■ **EXERCISE GOAL**:
Copy, word for word, the lines below from the one containing "بر اساس گزارش‌ها،" up to and including the one containing "Apa kamu benar-benar memerlukan", with pictures left out.

[Opening MATERIAL TO PROCESS section]

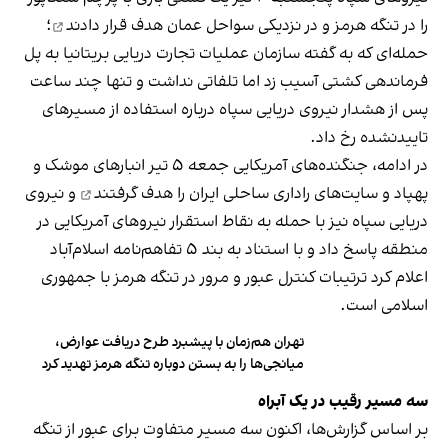
را در تنگه هرمز و در نزدیکی سواحل عمان
هدف قرار دادند
؛
حمله‌ای که به گفته سازمان عملیات تجارت دریایی بریتانیا به پل
فرماندهی کشتی آسیب زد اما تلفاتی نداشت و تنها چند ساعت
پس از هشدار نیروی دریایی سپاه درباره استفاده از مسیرهای
تاییدنشده رخ داد.
در ادامه، جنگنده‌های آمریکایی جمعه ۵ تیر انبارهای موشک و
پهپاد و سایت‌های راداری ساحلی ایران را
هدف گرفتند
و نیروی
دریایی سپاه نیز با حمله به نقاط استقرار نیروهای آمریکایی در
منطقه پاسخ داد و با استناد به بند ۵ تفاهم‌نامه اسلام‌آباد
اعلام کرد ترتیبات کنترل عبور و مرور در تنگه هرمز با جمهوری
اسلامی است.
تهران هم‌زمان با پیشبرد طرح دریافت عوارض،
میانجی‌ها را به بستن دوباره تنگه هرمز تهدید کرد
سه مسیر رقیب در یک آبراه
بر اساس گزارش‌ها، اکنون سه مسیر متفاوت برای عبور از تنگه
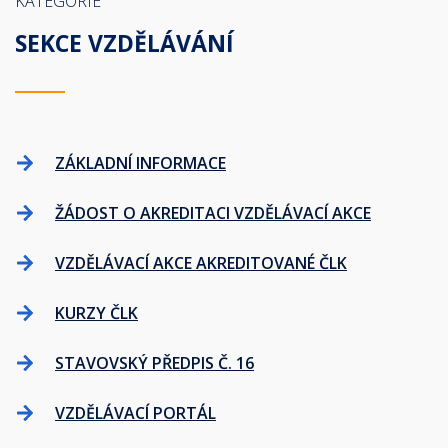
KATEGORIE
SEKCE VZDĚLÁVÁNÍ
ZÁKLADNÍ INFORMACE
ŽÁDOST O AKREDITACI VZDĚLÁVACÍ AKCE
VZDĚLÁVACÍ AKCE AKREDITOVANÉ ČLK
KURZY ČLK
STAVOVSKÝ PŘEDPIS Č. 16
VZDĚLÁVACÍ PORTÁL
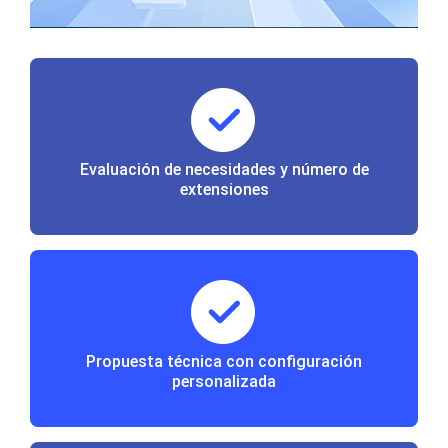
Evaluación de necesidades y número de
extensiones
Propuesta técnica con configuración
personalizada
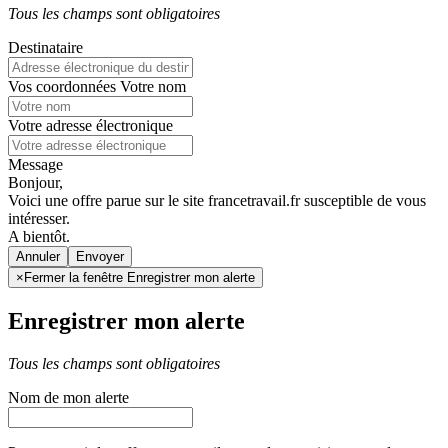
Tous les champs sont obligatoires
Destinataire
Vos coordonnées
Votre nom
Votre adresse électronique
Message
Bonjour,
Voici une offre parue sur le site francetravail.fr susceptible de vous
intéresser.
A bientôt.
Annuler
×
Fermer la fenêtre Enregistrer mon alerte
Enregistrer mon alerte
Tous les champs sont obligatoires
Nom de mon alerte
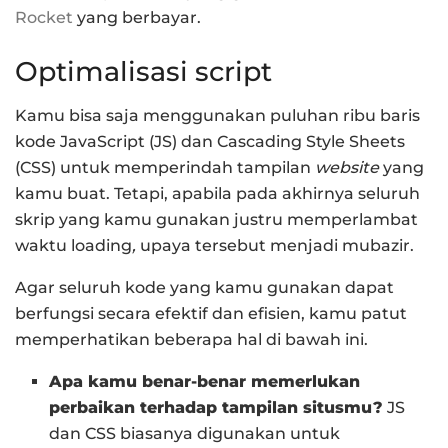
Rocket
yang berbayar.
Optimalisasi script
Kamu bisa saja menggunakan puluhan ribu baris
kode JavaScript (JS) dan Cascading Style Sheets
(CSS) untuk memperindah tampilan
website
yang
kamu buat. Tetapi, apabila pada akhirnya seluruh
skrip yang kamu gunakan justru memperlambat
waktu loading
,
upaya tersebut menjadi mubazir.
Agar seluruh kode yang kamu gunakan dapat
berfungsi secara efektif dan efisien, kamu patut
memperhatikan beberapa hal di bawah ini.
Apa kamu benar-benar memerlukan
perbaikan terhadap tampilan situsmu?
JS
dan CSS biasanya digunakan untuk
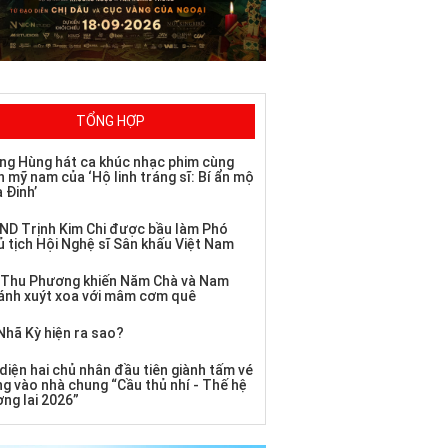
TỔNG HỢP
ng Hùng hát ca khúc nhạc phim cùng
 mỹ nam của ‘Hộ linh tráng sĩ: Bí ẩn mộ
 Đinh’
ND Trịnh Kim Chi được bầu làm Phó
ủ tịch Hội Nghệ sĩ Sân khấu Việt Nam
 Thu Phương khiến Năm Chà và Nam
ánh xuýt xoa với mâm cơm quê
Nhã Kỳ hiện ra sao?
diện hai chủ nhân đầu tiên giành tấm vé
ng vào nhà chung “Cầu thủ nhí - Thế hệ
ơng lai 2026”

[Closing MATERIAL TO PROCESS section]

■ **TASK RESULT**:
بر اساس گزارش‌ها، اکنون سه مسیر متفاوت برای عبور از تنگه
KATEGORIE
SEKCE VZDĚLÁVÁNÍ
ZÁKLADNÍ INFORMACE
ŽÁDOST O AKREDITACI VZDĚLÁVACÍ AKCE
VZDĚLÁVACÍ AKCE AKREDITOVANÉ ČLK
KURZY ČLK
STAVOVSKÝ PŘEDPIS Č. 16
VZDĚLÁVACÍ PORTÁL
Evaluación de necesidades y número de
extensiones
Propuesta técnica con configuración
personalizada
Tous les champs sont obligatoires
Destinataire
Vos coordonnées
Votre nom
Votre adresse électronique
Message
Bonjour,
Voici une offre parue sur le site francetravail.fr susceptible de vous
intéresser.
A bientôt.
Annuler
×
Fermer la fenêtre Enregistrer mon alerte
Enregistrer mon alerte
Tous les champs sont obligatoires
Nom de mon alerte
Rocket
yang berbayar.
Optimalisasi script
Kamu bisa saja menggunakan puluhan ribu baris
kode JavaScript (JS) dan Cascading Style Sheets
(CSS) untuk memperindah tampilan
website
yang
kamu buat. Tetapi, apabila pada akhirnya seluruh
skrip yang kamu gunakan justru memperlambat
waktu loading
,
upaya tersebut menjadi mubazir.
Agar seluruh kode yang kamu gunakan dapat
berfungsi secara efektif dan efisien, kamu patut
memperhatikan beberapa hal di bawah ini.
Apa kamu benar-benar memerlukan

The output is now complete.